Ireland will never forget JFK according to Prime Minister Enda Kenny who told a Wexford celebration of the President’s visit that his legacy will live long on both sides of the Atlantic.

The Irish leader formally welcomed the extended Kennedy clan, led by JFK’s daughter Caroline and sister Jean, to the town of New Ross for Saturday’s homecoming.

Addressing the huge crowd at the party to commemorate the 50th anniversary of the President’s visit to his homeland, Kenny spoke warmly of the Kennedy family and Ireland’s links with America.

He said: “We recall the young president’s faith and confidence in an ancient nation, a young Republic.

“That our future is as promising as our past is proud.... that our destiny lies not as a peaceful island in a sea of troubles.... but as a maker and shaper of world peace’.”

The Irish Times
reports that PM Kenny welcomed guests and said they were particularly honoured to have among them John F Kennedy’s daughter, Caroline Kennedy.

He added: “Just this week, world leaders have been meeting on this island to discuss such making and shaping.
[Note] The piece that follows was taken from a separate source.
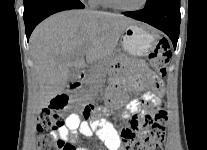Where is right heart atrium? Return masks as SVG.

President Kennedy’s preoccupations - hunger, malnutrition, war, peace- remain priorities today.”

Caroline Kennedy and her family were the guests of honour as Kenny officially opened a new visitor centre in the Wexford homeland.
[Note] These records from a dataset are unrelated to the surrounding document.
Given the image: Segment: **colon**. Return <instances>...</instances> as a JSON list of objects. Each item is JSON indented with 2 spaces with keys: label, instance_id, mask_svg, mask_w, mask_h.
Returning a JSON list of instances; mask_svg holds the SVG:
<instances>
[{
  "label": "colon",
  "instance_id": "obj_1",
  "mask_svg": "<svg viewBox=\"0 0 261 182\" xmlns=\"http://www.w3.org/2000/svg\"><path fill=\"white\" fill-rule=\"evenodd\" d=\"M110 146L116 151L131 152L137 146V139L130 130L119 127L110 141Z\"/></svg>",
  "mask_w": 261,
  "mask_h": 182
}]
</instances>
She told the crowd: “We treasure our relationship with Ireland.”

Accompanied by her husband Edwin and their three children Rose, Tatiana and Jack, Caroline visited the Kennedy family homestead in Dunganstown for the official opening of the impressive Kennedy Homestead Visitor Centre.

The new attraction tells the story of JFK’s 1963 visit and the wider story of the Kennedy family’s roots in New Ross where Patrick Kennedy left for Boston in the 1840s.

The quayside in New Ross witnessed the arrival of a flame, lit on Tuesday at the eternal flame on the assassinated president’s grave in Arlington Cemetery in Virginia.

The flame was presented to Irish PM Kenny by Jean Kennedy Smith, former US ambassador to Ireland.

A group of special Olympians then carried the flame to a new feature in front of the Dunbrody famine ship and visitor centre, a replica vessel to the ship of the same name on which Patrick Kennedy left Ireland for Liverpool and ultimately the New World.